** Data for this exercise follows **
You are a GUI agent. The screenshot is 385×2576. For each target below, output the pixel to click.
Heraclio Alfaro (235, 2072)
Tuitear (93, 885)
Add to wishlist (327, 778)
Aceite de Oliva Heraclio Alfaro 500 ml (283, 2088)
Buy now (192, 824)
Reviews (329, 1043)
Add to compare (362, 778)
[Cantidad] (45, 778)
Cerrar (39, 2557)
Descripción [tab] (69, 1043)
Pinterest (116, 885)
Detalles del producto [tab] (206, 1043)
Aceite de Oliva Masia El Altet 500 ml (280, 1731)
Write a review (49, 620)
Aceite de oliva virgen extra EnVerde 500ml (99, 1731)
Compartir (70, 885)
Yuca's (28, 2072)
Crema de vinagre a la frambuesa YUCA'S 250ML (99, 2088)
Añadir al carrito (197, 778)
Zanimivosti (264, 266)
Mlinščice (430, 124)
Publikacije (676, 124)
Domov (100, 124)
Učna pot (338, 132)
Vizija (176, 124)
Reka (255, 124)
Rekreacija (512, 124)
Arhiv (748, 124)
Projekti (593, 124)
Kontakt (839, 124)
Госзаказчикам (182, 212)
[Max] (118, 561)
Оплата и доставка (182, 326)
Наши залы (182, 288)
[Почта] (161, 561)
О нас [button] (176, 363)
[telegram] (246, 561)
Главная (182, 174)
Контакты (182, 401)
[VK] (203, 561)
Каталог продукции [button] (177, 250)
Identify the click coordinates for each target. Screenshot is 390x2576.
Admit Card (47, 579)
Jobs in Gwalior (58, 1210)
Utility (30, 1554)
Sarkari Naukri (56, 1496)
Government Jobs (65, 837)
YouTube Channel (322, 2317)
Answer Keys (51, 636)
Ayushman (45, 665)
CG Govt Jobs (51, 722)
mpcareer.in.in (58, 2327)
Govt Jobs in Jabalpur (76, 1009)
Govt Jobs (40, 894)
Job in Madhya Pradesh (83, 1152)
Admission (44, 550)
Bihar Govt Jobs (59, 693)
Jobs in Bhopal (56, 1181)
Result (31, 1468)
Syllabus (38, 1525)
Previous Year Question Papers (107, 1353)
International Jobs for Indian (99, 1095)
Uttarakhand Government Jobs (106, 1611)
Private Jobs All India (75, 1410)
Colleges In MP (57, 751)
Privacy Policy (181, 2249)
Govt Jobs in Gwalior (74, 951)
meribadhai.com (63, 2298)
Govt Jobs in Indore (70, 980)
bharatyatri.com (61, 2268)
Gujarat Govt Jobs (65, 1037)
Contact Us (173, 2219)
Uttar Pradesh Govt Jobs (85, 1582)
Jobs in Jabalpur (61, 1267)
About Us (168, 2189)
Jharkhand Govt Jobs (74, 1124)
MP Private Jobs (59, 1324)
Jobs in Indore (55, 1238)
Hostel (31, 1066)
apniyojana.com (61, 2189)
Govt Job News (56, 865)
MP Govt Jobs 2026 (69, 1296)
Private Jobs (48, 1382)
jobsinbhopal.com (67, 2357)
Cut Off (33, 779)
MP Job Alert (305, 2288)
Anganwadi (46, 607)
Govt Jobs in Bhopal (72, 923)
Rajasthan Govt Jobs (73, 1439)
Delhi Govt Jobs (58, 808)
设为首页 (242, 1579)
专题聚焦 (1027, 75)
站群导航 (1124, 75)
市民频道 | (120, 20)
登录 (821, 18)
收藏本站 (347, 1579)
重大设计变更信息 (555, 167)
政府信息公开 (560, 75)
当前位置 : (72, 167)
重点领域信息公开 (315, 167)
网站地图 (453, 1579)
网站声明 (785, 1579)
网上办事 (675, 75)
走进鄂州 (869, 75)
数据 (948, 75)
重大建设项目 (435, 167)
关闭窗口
** End of Data for this exercise **
● Exercise objective
Check each line above for the string "Jabalpur", then copy the ones that have it.

● Your solution
Govt Jobs in Jabalpur (76, 1009)
Jobs in Jabalpur (61, 1267)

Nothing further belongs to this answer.